LastPass says master password leak warnings were sent in error
LastPass users around the world were thrown into a state of panic after the company issued email warning about unauthorized use of master passwords.
The password manager company advised users of suspicious login attempts using the master password associated with their account. This led to concerns that the company has been hacked or that passwords had been leaked, but LastPass says that the warnings were erroneous.
See also:
- Microsoft confirms color problem in Windows 11 -- but a fix is weeks away
- Intel releases performance-enhancing graphics driver update to fix Desktop Windows Manager problem in Windows 10 and Windows 11
- Microsoft has blocked all default browser workarounds in Windows 10 and Windows 11
Shortly after the warning emails were sent out, many users started to get in touch with LastPass to find out what was going on. The company started an investigation, and soon issued a statement saying:
LastPass investigated recent reports of blocked login attempts and determined the activity is related to fairly common bot-related activity, in which a malicious or bad actor attempts to access user accounts (in this case, LastPass) using email addresses and passwords obtained from third-party breaches related to other unaffiliated services. It's important to note that we do not have any indication that accounts were successfully accessed or that the LastPass service was otherwise compromised by an unauthorized party. We regularly monitor for this type of activity and will continue to take steps designed to ensure that LastPass, its users, and their data remain protected and secure.
This was not the end of the investigation, and after further digging the company's vice president of product management, Dan DeMichele, issued a further statement saying:
As previously stated, LastPass is aware of and has been investigating recent reports of users receiving e-mails alerting them to blocked login attempts.
We quickly worked to investigate this activity and at this time we have no indication that any LastPass accounts were compromised by an unauthorized third-party as a result of this credential stuffing, nor have we found any indication that user's LastPass credentials were harvested by malware, rogue browser extensions or phishing campaigns.
However, out of an abundance of caution, we continued to investigate in an effort to determine what was causing the automated security alert e-mails to be triggered from our systems.
Our investigation has since found that some of these security alerts, which were sent to a limited subset of LastPass users, were likely triggered in error. As a result, we have adjusted our security alert systems and this issue has since been resolved.
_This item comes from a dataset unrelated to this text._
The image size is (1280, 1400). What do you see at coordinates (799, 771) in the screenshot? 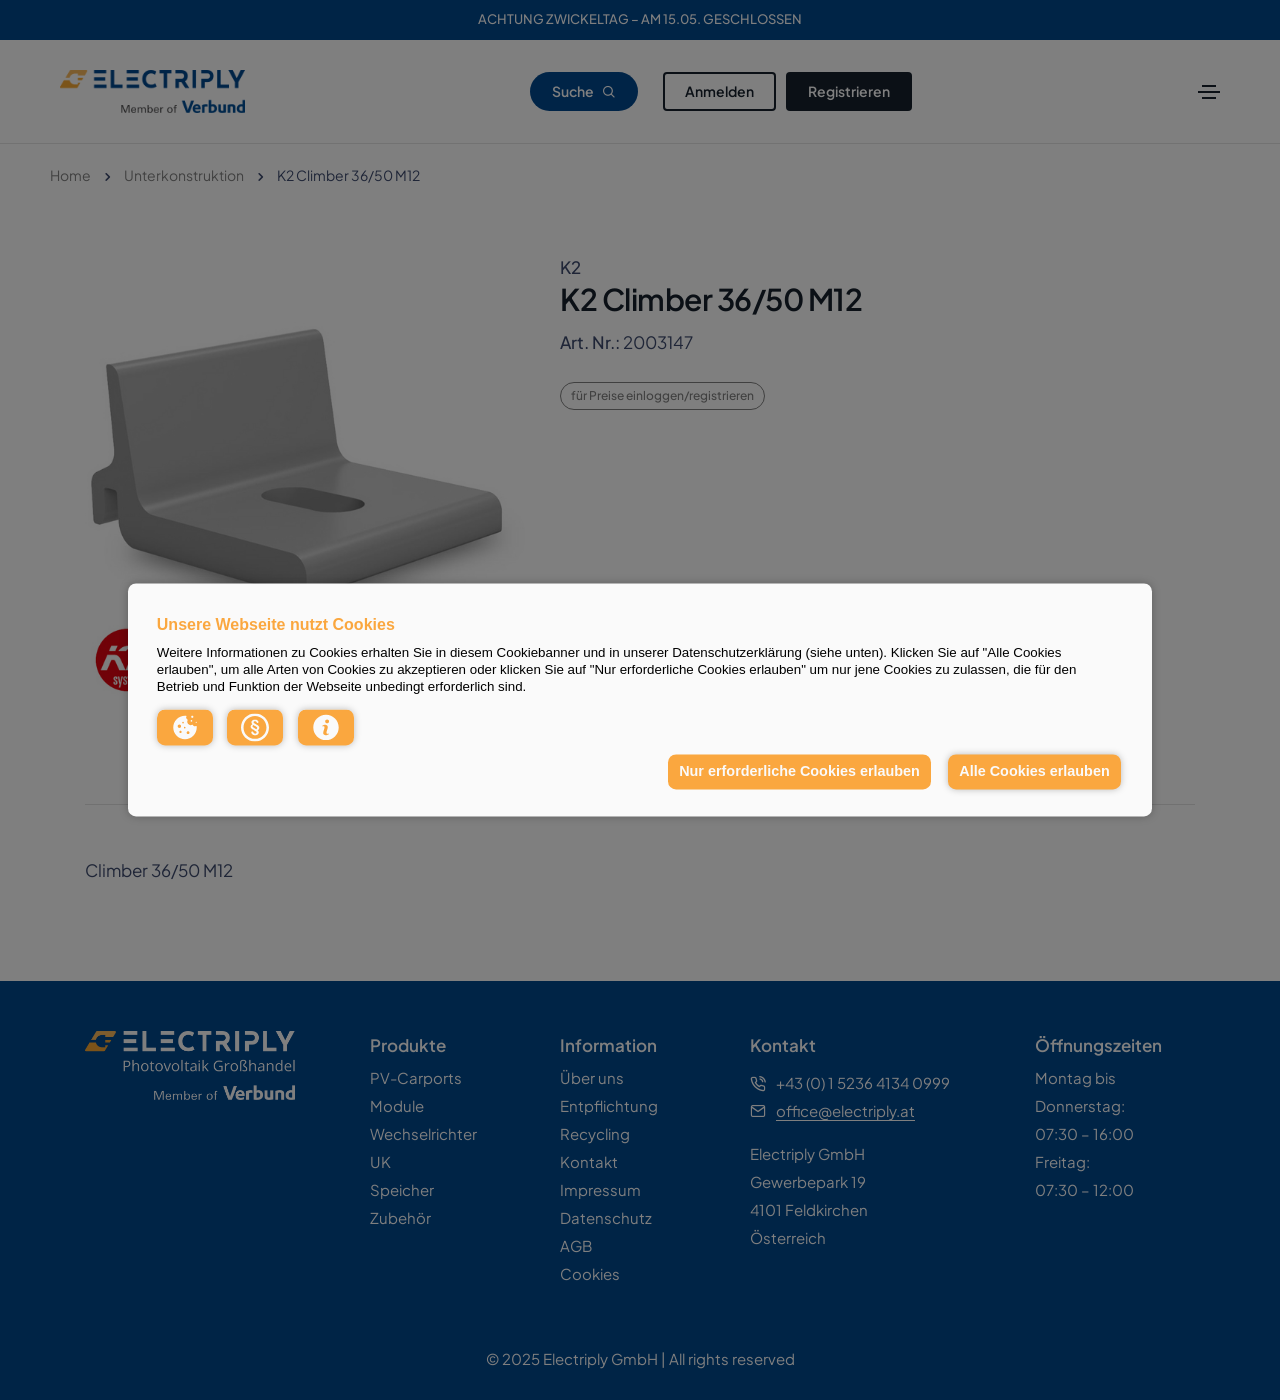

These alerts were triggered due to LastPass’s ongoing efforts to defend its customers from bad actors and credential stuffing attempts. It is also important to reiterate that LastPass’ zero-knowledge security model means that at no time does LastPass store, have knowledge of, or have access to a users' Master Password(s).
We will continue to regularly monitor for unusual or malicious activity and will, as necessary, continue to take steps designed to ensure that LastPass, its users and their data remain protected and secure.
It is not clear how many users received a warning email from LastPass, but what matters is that users' accounts remain safe.